Low throughput between vmWare hosts in vxlan topology - spurious retransmissions.
Got this weird case of low throughput between hosts. Seems to me, the problem starts when there are 3 outstanding packets in flight that are not full size. The receiver seems to acknowledge them first, then the rest of the packets. By that time the receiver has generated 3 duplicate ACK packets which triggers the sender re-transmit packets that were already acknowledged. Took a capture at both sides while running iperf. Throughput from A to B is low (around 1Gbps), B to A is ok. If we remove one leg of the port-channel on B side, throughput improves significantly. download packet captures
Have you ever tried to use the port-channel on B-side as an active-backup configuration instead of a load balancing configuration?
BTW you are facing real packet loss here, too!
Thanks Christian, we are not using active-standby port channels. Where do you see the packet loss? I see exactly the same number of sent and received packets at both sides:
yes you are right no loss, I was missled by my wireshark. -> Different story
But then I think you should try an active-standby setup as the out of order arrivals are slowing down your session. Or you can post the trace, where you disconnected one leg, so I can proof my assumption.
Captures with one of the port channel legs down.
It seems odd that in certain times the receiver only acks packets that are not full length size (and out of order) even though other packets arrived before that. Looks like some sort of buffering to me, for example packet # 68737 (dup ack #3) on the receiver side, the sack field is: SACK: 2996108614-2996109446 2996103990-2996104270 2996058358-2996059102, which are not full size.Then in the next 6 packets the receiver acknowledges the previously received full size packets, but by that time it is too late the sender received 3 dup acks and re-sends the "missing" segment, marked as spurious transmission in Wireshark.
That is what I meant. We some more findings in the trace. But I think the most significants are the retransmissions as they have direct impact to the throughput, because they refuces the senders transmit window
This is a very interesting case study. The underlying problem is that your servers begin to "misbehave" once throughput (packets per round trip) increases to certain levels. At first, the odd events are benign, but as load increases they become "catastrophic", causing the unnecessary retransmissions and everything that goes along with that.
There are repeating patterns within repeating patterns. The main trigger is that the packets get even more out-of-order after we have seen them in the supposedly "receiver side" trace and before they really get to the receiver. Small packets always overtake larger ones but at a certain point, 15 full sized packets are overtaken by a small one plus at least 2 large ones.
This happens after point "4a" (where we just see the small one has already overtaken just one or two large ones) but before they subsequently arrive at the receiving server. This is evidenced by ...(more)

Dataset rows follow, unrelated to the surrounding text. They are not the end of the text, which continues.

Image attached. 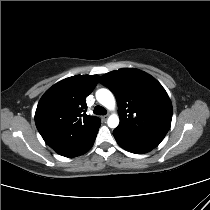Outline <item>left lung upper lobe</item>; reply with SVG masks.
Listing matches in <instances>:
<instances>
[{
    "label": "left lung upper lobe",
    "instance_id": "5c2ea615",
    "mask_svg": "<svg viewBox=\"0 0 210 210\" xmlns=\"http://www.w3.org/2000/svg\"><path fill=\"white\" fill-rule=\"evenodd\" d=\"M118 103L119 126L115 138L155 148L171 126L172 104L162 85L151 75L133 68L119 69L100 80Z\"/></svg>",
    "mask_w": 210,
    "mask_h": 210
}]
</instances>
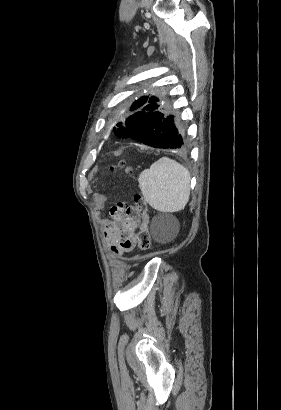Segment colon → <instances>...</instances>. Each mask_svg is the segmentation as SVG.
Masks as SVG:
<instances>
[{
  "instance_id": "colon-1",
  "label": "colon",
  "mask_w": 281,
  "mask_h": 410,
  "mask_svg": "<svg viewBox=\"0 0 281 410\" xmlns=\"http://www.w3.org/2000/svg\"><path fill=\"white\" fill-rule=\"evenodd\" d=\"M112 169L114 170L116 167ZM126 170L129 173L132 172L130 166H127ZM134 211L138 212L143 220L138 234V247L141 251H148L151 248V236L148 229L149 216L146 199L142 195L137 194L134 197V207L118 203L111 208L110 212L112 216H130Z\"/></svg>"
}]
</instances>
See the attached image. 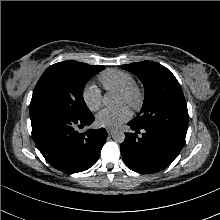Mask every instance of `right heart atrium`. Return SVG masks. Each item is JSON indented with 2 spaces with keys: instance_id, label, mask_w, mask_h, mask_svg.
I'll list each match as a JSON object with an SVG mask.
<instances>
[{
  "instance_id": "1",
  "label": "right heart atrium",
  "mask_w": 220,
  "mask_h": 220,
  "mask_svg": "<svg viewBox=\"0 0 220 220\" xmlns=\"http://www.w3.org/2000/svg\"><path fill=\"white\" fill-rule=\"evenodd\" d=\"M82 99L91 111H96L102 105V93L95 84H88L82 92Z\"/></svg>"
}]
</instances>
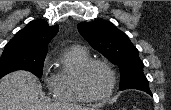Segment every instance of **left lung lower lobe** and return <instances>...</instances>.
<instances>
[{"instance_id": "obj_1", "label": "left lung lower lobe", "mask_w": 171, "mask_h": 110, "mask_svg": "<svg viewBox=\"0 0 171 110\" xmlns=\"http://www.w3.org/2000/svg\"><path fill=\"white\" fill-rule=\"evenodd\" d=\"M146 93H148V94L152 95L151 91H149V92H146Z\"/></svg>"}]
</instances>
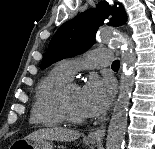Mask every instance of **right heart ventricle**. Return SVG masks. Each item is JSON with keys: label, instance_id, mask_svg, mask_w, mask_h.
Wrapping results in <instances>:
<instances>
[{"label": "right heart ventricle", "instance_id": "obj_1", "mask_svg": "<svg viewBox=\"0 0 155 149\" xmlns=\"http://www.w3.org/2000/svg\"><path fill=\"white\" fill-rule=\"evenodd\" d=\"M70 80L58 65L41 78L35 89L30 114L31 123L44 127H58L66 122L58 106V93Z\"/></svg>", "mask_w": 155, "mask_h": 149}]
</instances>
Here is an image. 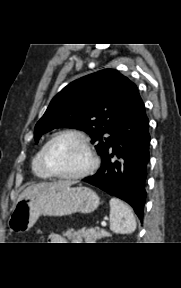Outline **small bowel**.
Wrapping results in <instances>:
<instances>
[{"instance_id": "obj_1", "label": "small bowel", "mask_w": 181, "mask_h": 288, "mask_svg": "<svg viewBox=\"0 0 181 288\" xmlns=\"http://www.w3.org/2000/svg\"><path fill=\"white\" fill-rule=\"evenodd\" d=\"M63 238L61 235L57 233H53L49 236L48 242L49 243H60L62 242Z\"/></svg>"}]
</instances>
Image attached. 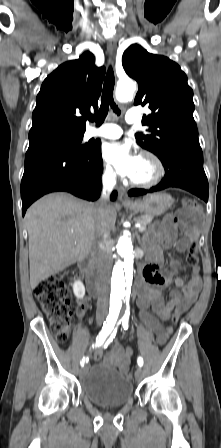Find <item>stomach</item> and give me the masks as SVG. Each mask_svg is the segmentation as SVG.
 Returning <instances> with one entry per match:
<instances>
[{
  "mask_svg": "<svg viewBox=\"0 0 221 448\" xmlns=\"http://www.w3.org/2000/svg\"><path fill=\"white\" fill-rule=\"evenodd\" d=\"M173 204V198L167 193H154L138 199L125 207L135 213H144L148 216H159L165 213Z\"/></svg>",
  "mask_w": 221,
  "mask_h": 448,
  "instance_id": "1",
  "label": "stomach"
}]
</instances>
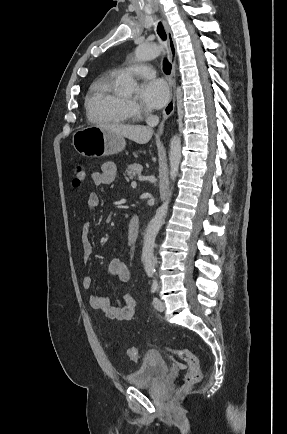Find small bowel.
Instances as JSON below:
<instances>
[{
	"instance_id": "1",
	"label": "small bowel",
	"mask_w": 287,
	"mask_h": 434,
	"mask_svg": "<svg viewBox=\"0 0 287 434\" xmlns=\"http://www.w3.org/2000/svg\"><path fill=\"white\" fill-rule=\"evenodd\" d=\"M116 167L111 162H105L101 165L99 171H95L91 175V180L94 185L102 186L108 185L115 181ZM100 205L99 196L96 193H90L87 196L86 208L89 211L96 210ZM91 229L90 223H86L83 227L82 235L80 238V246L82 252V258L84 262H87L93 254V248L89 237ZM107 275L115 278L121 283H125L130 279L131 273L126 262L120 258H114L107 269ZM93 286V278L85 276L82 279V287L85 290H90ZM89 303L95 310L103 312L107 318L118 321L131 320L136 311L137 301L131 294H124L122 298L114 302L109 297L101 296L97 293H91L89 295Z\"/></svg>"
}]
</instances>
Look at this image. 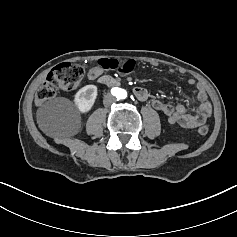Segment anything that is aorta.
Here are the masks:
<instances>
[{
    "instance_id": "1",
    "label": "aorta",
    "mask_w": 237,
    "mask_h": 237,
    "mask_svg": "<svg viewBox=\"0 0 237 237\" xmlns=\"http://www.w3.org/2000/svg\"><path fill=\"white\" fill-rule=\"evenodd\" d=\"M122 91L126 93V96L124 97V98H126V97H127V91H126V90H124V89H122Z\"/></svg>"
}]
</instances>
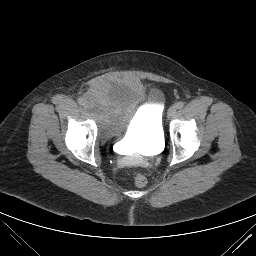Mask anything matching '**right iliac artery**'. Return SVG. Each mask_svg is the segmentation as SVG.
I'll use <instances>...</instances> for the list:
<instances>
[{"label":"right iliac artery","mask_w":256,"mask_h":256,"mask_svg":"<svg viewBox=\"0 0 256 256\" xmlns=\"http://www.w3.org/2000/svg\"><path fill=\"white\" fill-rule=\"evenodd\" d=\"M85 102H86V101H85V99H84L83 97H81V98L78 99V103H79L80 105H83Z\"/></svg>","instance_id":"right-iliac-artery-1"}]
</instances>
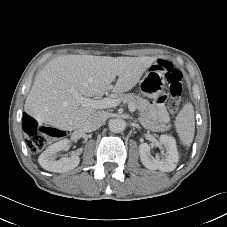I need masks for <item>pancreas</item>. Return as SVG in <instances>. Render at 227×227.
<instances>
[{"label": "pancreas", "mask_w": 227, "mask_h": 227, "mask_svg": "<svg viewBox=\"0 0 227 227\" xmlns=\"http://www.w3.org/2000/svg\"><path fill=\"white\" fill-rule=\"evenodd\" d=\"M117 99H119L123 103H127V104L132 103L135 105V107L139 111L138 121L145 129L151 130L153 132L166 131L170 129L171 127L170 125L158 124L156 121H151L147 117L145 113L147 101L142 97H140L139 95H135L133 93H128V94L120 93L118 94Z\"/></svg>", "instance_id": "1"}]
</instances>
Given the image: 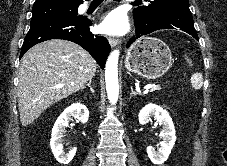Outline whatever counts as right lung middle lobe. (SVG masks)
Returning <instances> with one entry per match:
<instances>
[{
	"label": "right lung middle lobe",
	"mask_w": 227,
	"mask_h": 166,
	"mask_svg": "<svg viewBox=\"0 0 227 166\" xmlns=\"http://www.w3.org/2000/svg\"><path fill=\"white\" fill-rule=\"evenodd\" d=\"M79 5L70 4H42L34 5L32 9L31 23L51 17H76Z\"/></svg>",
	"instance_id": "dd1d6c3e"
}]
</instances>
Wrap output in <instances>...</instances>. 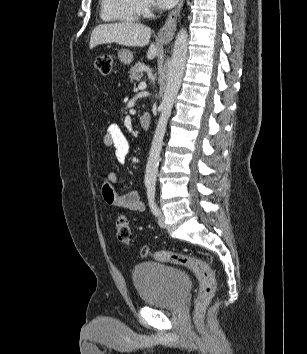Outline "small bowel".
Returning a JSON list of instances; mask_svg holds the SVG:
<instances>
[{
  "instance_id": "1",
  "label": "small bowel",
  "mask_w": 307,
  "mask_h": 354,
  "mask_svg": "<svg viewBox=\"0 0 307 354\" xmlns=\"http://www.w3.org/2000/svg\"><path fill=\"white\" fill-rule=\"evenodd\" d=\"M103 143L105 146L114 150L115 157L119 163H123L129 154L130 143L118 124L108 125ZM119 181L118 175L115 172H109L102 182V195L105 202L113 207L130 210L143 211L144 203L136 191H130L125 194L116 192L114 185Z\"/></svg>"
}]
</instances>
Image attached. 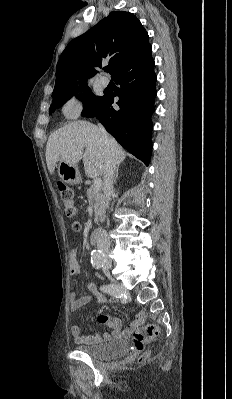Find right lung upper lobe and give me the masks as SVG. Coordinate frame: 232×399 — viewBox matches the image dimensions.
Listing matches in <instances>:
<instances>
[{
	"instance_id": "right-lung-upper-lobe-1",
	"label": "right lung upper lobe",
	"mask_w": 232,
	"mask_h": 399,
	"mask_svg": "<svg viewBox=\"0 0 232 399\" xmlns=\"http://www.w3.org/2000/svg\"><path fill=\"white\" fill-rule=\"evenodd\" d=\"M148 34L139 19L130 12L114 11L83 35L73 39L62 52L52 95L76 88L77 78L92 77L109 60L111 75L121 66L151 53Z\"/></svg>"
}]
</instances>
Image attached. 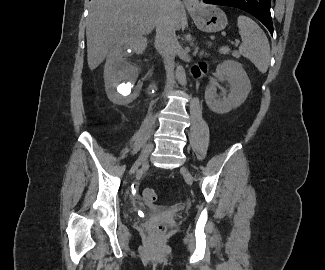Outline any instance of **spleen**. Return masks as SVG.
I'll use <instances>...</instances> for the list:
<instances>
[{"label":"spleen","instance_id":"3e777b00","mask_svg":"<svg viewBox=\"0 0 325 270\" xmlns=\"http://www.w3.org/2000/svg\"><path fill=\"white\" fill-rule=\"evenodd\" d=\"M242 44L239 47L241 55L249 59L261 73H266L270 62V45L266 34L251 18L240 15L237 19ZM220 53L230 52L228 47H221Z\"/></svg>","mask_w":325,"mask_h":270}]
</instances>
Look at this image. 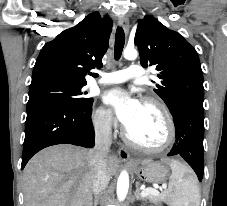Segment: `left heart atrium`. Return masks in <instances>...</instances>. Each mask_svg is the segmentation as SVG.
Listing matches in <instances>:
<instances>
[{"instance_id":"1","label":"left heart atrium","mask_w":227,"mask_h":206,"mask_svg":"<svg viewBox=\"0 0 227 206\" xmlns=\"http://www.w3.org/2000/svg\"><path fill=\"white\" fill-rule=\"evenodd\" d=\"M104 102L113 110L125 130H129L137 120L142 103L123 89H112L104 96Z\"/></svg>"}]
</instances>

@naskop If you can’t see the email address in the profile it is creusch[at]crnetpackets.com
We setup monitor sessions on each switch. On the B side the 2 monitor sessions are fed into a packet broker. The captures I provided are during running iperf test on the vmware hypervisor. We also ran iperf on VMs runing on the hosts in question and I didn't see this behavior which leads me to think, the issue is with the TCP stack on the hypervisor.